Postgres should be good enough for 300GB, no?

wiredfool · 2024-10-22T21:19:07 1729631947

I had a postgres database where the main index (160gb) was larger than the entire equivalent clickhouse database (60gb). And between the partitioning and the natural keys, the primary key index in clickhouse was about 20k per partition * ~ 1k partitions.

Now, it wasn't a good schema to start with, and there was about a factor of 3 or 4 size that could be pulled out, but clickhouse was a factor of 20 better for on disk size for what we were doing.
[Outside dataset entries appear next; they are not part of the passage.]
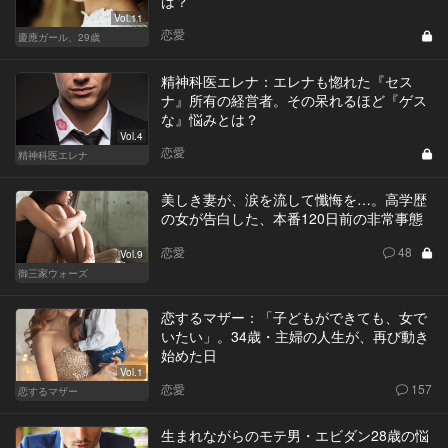
は？
Vol.11
恋愛
慶應ガール、29歳
精神科医エレナ：エレナも惚れた『セス
ナ』所有の経営者。その呆れるほど『ゲス
な』悩みとは？
Vol.4
恋愛
精神科医エレナ
美しき妻が、涙を流して懺悔を…。高学歴
の女が告白した、本番120日前の非常事態
恋愛
48
Vol.9
御三家ウォーズ
恋するマザー：「子どもができても、女で
いたい」。34歳・主婦の人生が、再び動き
始めた日
Vol.1
恋愛
157
恋するマザー
生まれながらのモテ男・エビダン28歳の悩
marginalia_nu · 2024-10-22T20:36:42 1729629402

At least in my experience, that's about when regular DBMS:es kinda start to suck for ad-hoc queries. You can push them a bit farther for non-analytical usecases if you're really careful and have prepared indexes that assist every query you make, but that's rarely a luxury you have in OLAP-land.

tempest_ · 2024-10-22T19:35:51 1729625751

It depends, if you want to do any kind of aggregation, counts, or count distinct pg falls over pretty quickly.

notamy · 2024-10-22T18:58:21 1729623501

Probably, but Clickhouse has been zero-maintenance for me + my dataset is growing at 100~200GB/month. Having the Clickhouse automatic compression makes me worry a lot less about disk space.

whalesalad · 2024-10-22T20:20:38 1729628438

For write heavy workloads I find psql to be a dog tbh. I use it everywhere but am anxious to try new tools.

For truly big data (terabytes per month) we rely on BigQuery. For smaller data that is more OLTP write heavy we are using psql… but I think there is room in the middle.

jacobsenscott · 2024-10-23T17:11:54 1729703514

Yes, but you're starting to get to the size where you need some real PG expertise to keep the wheels on. If your data is growing CH will just work out of box for a lot longer.